The photo above comes from this book--an example of how Sebald mixes photographs and text--always at their most evocative.

James Joyce, Dubliners. Joyce's first stories, maybe still his best. Unique piecing together of a city through fragments of the imagination. The Dead, Evangeline, Ivy Day in the Committee Room...

Willa Cather, My Antonia. The American mid-west--Nebraska in the 1860s. One of the best novels we have about the emotional consequences of how we deal with physical space--from boundless prairie to gridded plain.

Henry Roth, Call It Sleep. Immigrant New York. Impressionistic but vivid. This was a cult favorite for many years, until Roth was rediscovered (and then some).

William Faulkner, Absalom Absalom (well of course...)

Friday, May 18, 2007

Activism and Architecture

Hello buddies-

I met with Greig Crysler today about a potential class for the fall that, very roughly, would examine the connection between social movements, activism and architecture; attempting to ground the discussion historically, looking at the movements of the 60's and beyond and asking what lessons can be learned for today. Anyway, Greig is going to but together a more formal description that would include some of the readings (which I will post when I get it, probably early june), but he is still unsure whether to make a full fledged course out of it. Options include a one credit course that would spill into a full course in the spring (bad for us thesis people), A somewhat more substantial student led course (probably 2 credits, not too formal, limited reading) or a 3 credit normal old course (still trying to keep reading down for all us illiterate M.Arch studs). Reactions, feedback and suggestions welcome and encouraged. Greig is very interested in getting student feedback to develop the course and determine its direction, so share your thoughts.

Tuesday, May 15, 2007

Welcome!

Here is a basic blog that we, the students of CED Thesis, 2008, can use to communicate and participate in each others' thinking. Please feel free to post any suggestions. To begin, it was suggested at our first thesis meeting that we use this blog to compile a communal reading list. Please suggest a handful of readings that have been seminal in your thinking about architecture and beyond.

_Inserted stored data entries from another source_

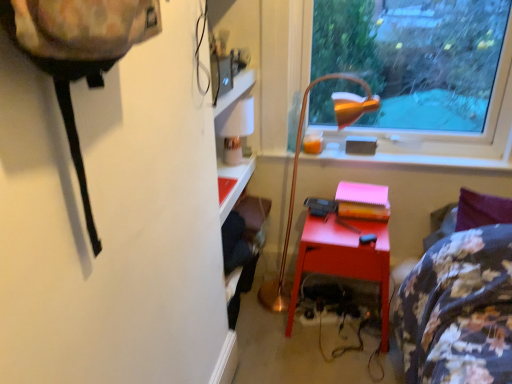 Measure the distance between point [511,153] and camera.

Point [511,153] and camera are 1.88 meters apart.

I want to click on transparent glass window at upper right, so click(423, 67).

Measure the distance between matte red desk at center and camera.

1.73 meters.

Describe the element at coordinates (296, 179) in the screenshot. I see `gold metallic floor lamp at center` at that location.

In order to face gold metallic floor lamp at center, should I rotate leftwards or rightwards?

You should look right and rotate roughly 7.572 degrees.

This screenshot has height=384, width=512. Identify the location of matte orange lampshade at upper center. (409, 160).

Is gold metallic floor lamp at center not near transparent glass window at upper right?

No, gold metallic floor lamp at center is not far away from transparent glass window at upper right.

Considering the points (281, 276) and (473, 45), which point is behind, point (281, 276) or point (473, 45)?

Positioned behind is point (473, 45).

Is gold metallic floor lamp at center taller or shorter than transparent glass window at upper right?

In the image, gold metallic floor lamp at center appears to be taller than transparent glass window at upper right.

In order to click on lamp beneath the transparent glass window at upper right (from a real-world perspective) in this screenshot , I will do `click(296, 179)`.

Based on the photo, which is in front, matte orange lampshade at upper center or transparent glass window at upper right?

transparent glass window at upper right.

Is matte orange lampshade at upper center outside of transparent glass window at upper right?

That's correct, matte orange lampshade at upper center is outside of transparent glass window at upper right.

In the scene shown: From a real-world perspective, between matte orange lampshade at upper center and transparent glass window at upper right, who is vertically lower?

matte orange lampshade at upper center, from a real-world perspective.

From the image's perspective, is matte orange lampshade at upper center under matte red desk at center?

Actually, matte orange lampshade at upper center appears above matte red desk at center in the image.

Is point (498, 161) closer to viewer compared to point (316, 249)?

That is False.

Consider the image. From a real-world perspective, is matte orange lampshade at upper center located beneath matte red desk at center?

No.

What's the angular difference between matte orange lampshade at upper center and matte red desk at center's facing directions?

matte orange lampshade at upper center and matte red desk at center are facing 1.52 degrees away from each other.

Considering the points (382, 252) and (298, 135), which point is in front, point (382, 252) or point (298, 135)?

Point (382, 252)

Can you confirm if matte red desk at center is smaller than gold metallic floor lamp at center?

Indeed, matte red desk at center has a smaller size compared to gold metallic floor lamp at center.

Is matte red desk at center positioned with its back to gold metallic floor lamp at center?

Yes.

Looking at this image, are matte red desk at center and gold metallic floor lamp at center far apart?

That's not correct — matte red desk at center is a little close to gold metallic floor lamp at center.

Locate an element on the screen. The image size is (512, 384). window above the gold metallic floor lamp at center (from a real-world perspective) is located at coordinates (423, 67).

From their relative heights in the image, would you say transparent glass window at upper right is taller or shorter than gold metallic floor lamp at center?

Considering their sizes, transparent glass window at upper right has less height than gold metallic floor lamp at center.

Which is more to the left, transparent glass window at upper right or gold metallic floor lamp at center?

From the viewer's perspective, gold metallic floor lamp at center appears more on the left side.

Consider the image. Is gold metallic floor lamp at center aimed at matte orange lampshade at upper center?

No, gold metallic floor lamp at center is not facing towards matte orange lampshade at upper center.

Is gold metallic floor lamp at center to the right of matte orange lampshade at upper center from the viewer's perspective?

No.

Which object is further away from the camera, gold metallic floor lamp at center or matte orange lampshade at upper center?

matte orange lampshade at upper center.

Considering the relative sizes of gold metallic floor lamp at center and matte orange lampshade at upper center in the image provided, is gold metallic floor lamp at center thinner than matte orange lampshade at upper center?

In fact, gold metallic floor lamp at center might be wider than matte orange lampshade at upper center.

Consider the image. Can you confirm if transparent glass window at upper right is taller than matte red desk at center?

Yes.

Considering the relative sizes of transparent glass window at upper right and matte red desk at center in the image provided, is transparent glass window at upper right bigger than matte red desk at center?

Correct, transparent glass window at upper right is larger in size than matte red desk at center.

Which is correct: transparent glass window at upper right is inside matte red desk at center, or outside of it?

transparent glass window at upper right cannot be found inside matte red desk at center.

Looking at this image, would you say transparent glass window at upper right is to the left or to the right of matte red desk at center in the picture?

transparent glass window at upper right is positioned on matte red desk at center's right side.

Identify the location of lamp below the transparent glass window at upper right (from the image's perspective). (296, 179).

At what (x,y) coordinates should I click in order to perform the action: click on window above the matte orange lampshade at upper center (from the image's perspective). Please return your answer as a coordinate pair (x, y). The height and width of the screenshot is (384, 512). Looking at the image, I should click on (423, 67).

Estimate the real-world distances between objects in this image. Which object is closer to gold metallic floor lamp at center, transparent glass window at upper right or matte red desk at center?

Among the two, matte red desk at center is located nearer to gold metallic floor lamp at center.

Looking at the image, which one is located closer to gold metallic floor lamp at center, matte orange lampshade at upper center or matte red desk at center?

matte orange lampshade at upper center is closer to gold metallic floor lamp at center.

Looking at this image, based on their spatial positions, is matte red desk at center or transparent glass window at upper right further from matte orange lampshade at upper center?

Based on the image, matte red desk at center appears to be further to matte orange lampshade at upper center.

When comparing their distances from transparent glass window at upper right, does matte orange lampshade at upper center or gold metallic floor lamp at center seem closer?

The object closer to transparent glass window at upper right is matte orange lampshade at upper center.

When comparing their distances from transparent glass window at upper right, does gold metallic floor lamp at center or matte orange lampshade at upper center seem further?

Among the two, gold metallic floor lamp at center is located further to transparent glass window at upper right.

Based on their spatial positions, is matte orange lampshade at upper center or gold metallic floor lamp at center closer to matte red desk at center?

The object closer to matte red desk at center is gold metallic floor lamp at center.

Looking at this image, which object lies nearer to the anchor point gold metallic floor lamp at center, matte red desk at center or transparent glass window at upper right?

matte red desk at center is closer to gold metallic floor lamp at center.

Looking at the image, which one is located further to gold metallic floor lamp at center, matte red desk at center or matte orange lampshade at upper center?

matte red desk at center.

Where is `window sill between transparent glass window at upper right and matte red desk at center in the up-down direction`? window sill between transparent glass window at upper right and matte red desk at center in the up-down direction is located at coordinates (409, 160).

At what (x,y) coordinates should I click in order to perform the action: click on window sill between transparent glass window at upper right and gold metallic floor lamp at center from top to bottom. Please return your answer as a coordinate pair (x, y). Looking at the image, I should click on (409, 160).

Identify the location of lamp between transparent glass window at upper right and matte red desk at center vertically. Image resolution: width=512 pixels, height=384 pixels. (296, 179).

The width and height of the screenshot is (512, 384). I want to click on lamp between matte orange lampshade at upper center and matte red desk at center vertically, so click(x=296, y=179).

My faves, by no means comprehensive:

Architecture:
Louis Kahn - 'On Monumentality' and 'Order Is'
Classic Modernist texts. Why post and beam doesn't cut it anymore, and why form, design, order, structure are important.

Peter Zumthor - 'Thinking Architecture'
Architecture of things in themselves. Memories and impressions of material and spatial qualities.

Hans Ibeling - 'Supermodernism'
Best description of contemporary practice set in timeline of history I've seen. Though it's now ten years old...

Bruce Mau - 'Incomplete Manifesto'
Survival guide to architectural life.

Grant Hildebrand - 'Wright Space: Pattern and Meaning in Frank Lloyd Wright's Houses'
Prospect and Refuge explained.

Greg Lynn - 'Animate Form'
The animate, emerging process of design in the 21st century.

Jane Jacobs - 'The Death and Life of Great American Cities'
Why New York is awesome. The streets need eyes. Early writing on emergent systems thinking.

Beyond:
Italo Calvino - 'Six Memos for the Next Millennium'
Multiplicity, Lightness, Exactitude, Visibility, Quickness and ....

Milan Kundera - 'The Unbearable Lightness of Being'
The poetry of our own dialectic of existence. Are we grounded or light? Concrete or glass?...

Hegel - 'The Science of Logic'
The original dialectician. A thing and it's opposite together create the improved synthetic proposition.

Karl Marx - 'Alienated Labor'
Why do all architects houses look like hovels?